In Win Riley’s fine Walker Percy: A Documentary Film, Walker Percy’s friends, family, and biographers discuss the life, work, and philosophy of the author of The Moviegoer, Love in the Ruins, and The Thanatos Syndrome. Most notable in the film is the trenchant commentary and criticism of Jay Tolson and Paul Elie.
Narrated in part by Riley and Richard Ford, the short documentary recounts major facts familiar to those who know Percy’s life story: born in Birmingham, Alabama, in 1916; grandfather’s suicide in 1917, father’s suicide in 1929, mother’s death by automobile accident when Percy was sixteen years old; life in Greenville, Mississippi, under the tutelage of his bachelor cousin William Alexander “Uncle Will” Percy; Columbia Medical School and contraction of tuberculosis while performing autopsies at Bellevue Hospital; the sanitarium years and his reading of Kierkegaard, Marcel, Maritain, and Heidegger; abandonment of his medical career; marriage to Bunt Percy; conversion to Roman Catholicism; struggles at novel-writing; publication of his first novel, the National-Book-Award-winning The Moviegoer, at age forty-five; subsequent novels and books of essays; eminence as “Southern writer”; his ushering of John Kennedy Toole’s A Confederacy of Dunces to publication, eleven years after Toole’s suicide, at the unrelenting insistence of Kennedy Toole’s inimitable mother Thelma Toole; natural death in 1990.

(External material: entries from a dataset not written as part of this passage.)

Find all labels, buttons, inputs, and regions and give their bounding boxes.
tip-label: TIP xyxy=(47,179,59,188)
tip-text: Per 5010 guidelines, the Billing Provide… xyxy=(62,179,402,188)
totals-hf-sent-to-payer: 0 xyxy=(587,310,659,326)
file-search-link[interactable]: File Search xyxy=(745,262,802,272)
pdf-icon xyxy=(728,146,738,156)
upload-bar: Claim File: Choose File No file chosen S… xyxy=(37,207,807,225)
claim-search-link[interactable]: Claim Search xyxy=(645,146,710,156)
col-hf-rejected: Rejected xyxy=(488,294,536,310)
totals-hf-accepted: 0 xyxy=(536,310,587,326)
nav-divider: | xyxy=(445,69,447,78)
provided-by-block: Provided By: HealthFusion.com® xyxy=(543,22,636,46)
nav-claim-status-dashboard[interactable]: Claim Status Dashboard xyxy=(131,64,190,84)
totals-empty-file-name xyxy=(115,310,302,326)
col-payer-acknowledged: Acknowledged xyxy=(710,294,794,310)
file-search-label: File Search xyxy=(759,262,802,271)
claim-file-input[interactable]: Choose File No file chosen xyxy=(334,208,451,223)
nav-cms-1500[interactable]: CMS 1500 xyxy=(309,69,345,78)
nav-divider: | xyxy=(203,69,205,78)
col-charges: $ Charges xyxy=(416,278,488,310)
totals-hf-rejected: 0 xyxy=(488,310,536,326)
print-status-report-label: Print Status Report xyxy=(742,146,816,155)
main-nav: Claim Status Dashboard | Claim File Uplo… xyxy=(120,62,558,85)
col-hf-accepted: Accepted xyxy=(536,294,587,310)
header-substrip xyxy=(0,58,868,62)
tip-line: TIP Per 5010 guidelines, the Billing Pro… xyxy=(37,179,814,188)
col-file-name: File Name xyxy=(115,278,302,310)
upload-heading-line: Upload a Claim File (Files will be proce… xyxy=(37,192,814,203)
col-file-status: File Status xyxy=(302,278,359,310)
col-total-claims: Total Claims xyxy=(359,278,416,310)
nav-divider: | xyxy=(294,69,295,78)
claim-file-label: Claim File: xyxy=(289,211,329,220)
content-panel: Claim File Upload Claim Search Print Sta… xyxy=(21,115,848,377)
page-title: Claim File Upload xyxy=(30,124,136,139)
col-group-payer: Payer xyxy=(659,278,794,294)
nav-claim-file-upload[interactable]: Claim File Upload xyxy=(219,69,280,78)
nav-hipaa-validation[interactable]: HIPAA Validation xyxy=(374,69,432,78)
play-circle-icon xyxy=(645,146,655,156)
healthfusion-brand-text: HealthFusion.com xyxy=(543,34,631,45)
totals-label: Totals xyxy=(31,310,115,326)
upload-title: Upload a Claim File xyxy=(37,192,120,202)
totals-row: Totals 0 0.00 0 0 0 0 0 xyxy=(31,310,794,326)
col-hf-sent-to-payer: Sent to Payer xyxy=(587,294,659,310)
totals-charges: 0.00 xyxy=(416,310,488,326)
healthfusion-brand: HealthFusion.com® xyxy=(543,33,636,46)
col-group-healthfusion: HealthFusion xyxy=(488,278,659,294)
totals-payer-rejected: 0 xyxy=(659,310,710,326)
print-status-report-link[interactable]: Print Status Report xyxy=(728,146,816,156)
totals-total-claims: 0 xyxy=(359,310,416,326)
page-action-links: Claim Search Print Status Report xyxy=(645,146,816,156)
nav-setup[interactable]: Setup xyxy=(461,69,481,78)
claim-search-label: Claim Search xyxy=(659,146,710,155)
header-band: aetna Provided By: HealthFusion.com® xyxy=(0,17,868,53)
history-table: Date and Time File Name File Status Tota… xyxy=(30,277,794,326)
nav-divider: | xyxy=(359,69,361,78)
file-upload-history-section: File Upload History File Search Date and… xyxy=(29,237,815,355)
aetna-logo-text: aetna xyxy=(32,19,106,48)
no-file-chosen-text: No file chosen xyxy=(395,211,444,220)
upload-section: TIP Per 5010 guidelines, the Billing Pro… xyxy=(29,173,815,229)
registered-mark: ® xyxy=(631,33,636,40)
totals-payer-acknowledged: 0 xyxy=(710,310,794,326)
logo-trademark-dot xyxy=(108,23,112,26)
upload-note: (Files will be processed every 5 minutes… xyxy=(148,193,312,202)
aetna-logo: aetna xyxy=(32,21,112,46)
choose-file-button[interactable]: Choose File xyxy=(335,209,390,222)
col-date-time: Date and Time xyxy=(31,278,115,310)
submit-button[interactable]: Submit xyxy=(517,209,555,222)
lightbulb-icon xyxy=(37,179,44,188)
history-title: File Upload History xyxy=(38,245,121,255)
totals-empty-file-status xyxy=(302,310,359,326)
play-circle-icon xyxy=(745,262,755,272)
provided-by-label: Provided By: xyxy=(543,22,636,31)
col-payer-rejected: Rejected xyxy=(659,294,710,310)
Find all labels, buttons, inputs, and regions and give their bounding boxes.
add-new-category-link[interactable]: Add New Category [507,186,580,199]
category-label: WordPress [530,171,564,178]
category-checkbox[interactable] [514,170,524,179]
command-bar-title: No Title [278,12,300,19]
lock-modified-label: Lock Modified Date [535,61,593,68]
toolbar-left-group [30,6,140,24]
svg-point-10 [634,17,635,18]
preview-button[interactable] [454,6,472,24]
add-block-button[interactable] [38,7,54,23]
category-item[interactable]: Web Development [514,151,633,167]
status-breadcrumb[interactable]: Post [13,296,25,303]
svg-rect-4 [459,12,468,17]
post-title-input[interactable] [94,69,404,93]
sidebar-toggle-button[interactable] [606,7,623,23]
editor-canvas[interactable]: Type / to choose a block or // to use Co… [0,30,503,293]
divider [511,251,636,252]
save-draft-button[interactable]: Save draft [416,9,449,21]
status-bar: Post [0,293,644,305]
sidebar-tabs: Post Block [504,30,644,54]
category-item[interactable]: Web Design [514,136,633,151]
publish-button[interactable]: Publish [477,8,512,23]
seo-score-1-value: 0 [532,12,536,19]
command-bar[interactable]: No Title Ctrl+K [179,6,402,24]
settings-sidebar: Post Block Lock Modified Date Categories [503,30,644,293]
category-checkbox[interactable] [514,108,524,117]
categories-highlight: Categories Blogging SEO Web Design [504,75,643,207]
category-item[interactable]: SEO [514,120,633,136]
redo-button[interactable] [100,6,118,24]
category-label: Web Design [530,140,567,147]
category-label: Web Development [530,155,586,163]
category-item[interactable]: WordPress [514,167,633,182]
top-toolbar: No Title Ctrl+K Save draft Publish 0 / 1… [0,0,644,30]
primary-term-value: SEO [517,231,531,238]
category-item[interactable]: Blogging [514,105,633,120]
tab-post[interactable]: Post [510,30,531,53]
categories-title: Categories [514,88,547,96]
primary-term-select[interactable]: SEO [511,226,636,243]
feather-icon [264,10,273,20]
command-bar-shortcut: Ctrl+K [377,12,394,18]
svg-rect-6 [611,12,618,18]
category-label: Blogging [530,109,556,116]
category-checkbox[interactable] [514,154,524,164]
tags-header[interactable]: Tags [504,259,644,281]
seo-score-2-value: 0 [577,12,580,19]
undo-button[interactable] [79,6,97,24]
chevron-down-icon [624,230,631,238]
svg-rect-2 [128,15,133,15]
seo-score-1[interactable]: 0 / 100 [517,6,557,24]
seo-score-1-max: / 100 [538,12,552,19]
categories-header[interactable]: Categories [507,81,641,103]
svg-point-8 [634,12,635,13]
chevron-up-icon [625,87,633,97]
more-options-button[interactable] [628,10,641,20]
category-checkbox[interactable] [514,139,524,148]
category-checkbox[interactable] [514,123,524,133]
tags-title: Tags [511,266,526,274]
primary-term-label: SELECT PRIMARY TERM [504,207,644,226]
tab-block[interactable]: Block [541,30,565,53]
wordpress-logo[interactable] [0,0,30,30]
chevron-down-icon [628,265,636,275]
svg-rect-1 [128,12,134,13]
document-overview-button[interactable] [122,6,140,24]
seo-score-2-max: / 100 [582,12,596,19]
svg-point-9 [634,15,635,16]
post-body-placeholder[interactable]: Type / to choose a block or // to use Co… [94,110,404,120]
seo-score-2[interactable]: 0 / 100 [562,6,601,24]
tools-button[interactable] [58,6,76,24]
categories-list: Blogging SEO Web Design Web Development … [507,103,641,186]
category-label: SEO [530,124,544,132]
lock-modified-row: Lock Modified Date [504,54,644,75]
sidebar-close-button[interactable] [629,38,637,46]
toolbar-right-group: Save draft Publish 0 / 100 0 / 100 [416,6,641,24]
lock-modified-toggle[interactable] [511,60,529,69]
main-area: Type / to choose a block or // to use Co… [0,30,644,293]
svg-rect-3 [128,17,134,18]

Telling the story are Elie, Tolson, Ford, Walter Issacson, Robert Coles, Linda Whitney Hobson, Bertram Wyatt-Brown, Thomas Cowan, Rhoda Faust, Marcus Smith, and Ben C. Toledano. Bunt Percy herself was also interviewed for the film. And so was Phin Percy, Walker’s youngest brother. Phin was seven years old when he and their mother drove off a bridge into a river, where she died; he speaks candidly about his mother in one of the film’s more poignant moments. There is also wonderful—and remarkably well-preserved—home footage of Walker Percy with his young family; an archival C-SPAN interview with Shelby Foote, Percy’s lifelong friend, with Foote at one point telling the well-known tale of their pilgrimage to the home of William Faulker, in Oxford, Mississippi—and Percy’s refusal to leave the car. There is also a very amusing clip of Thelma Toole, sitting at a piano, literally singing her praises to Walker Percy.
Walker Percy: A Documentary Film was a selection of the 2010 New Orleans Film Festival. It is being shown now in limited screenings (which can be requested) and is also available for purchase on DVD.
There are also trailers online.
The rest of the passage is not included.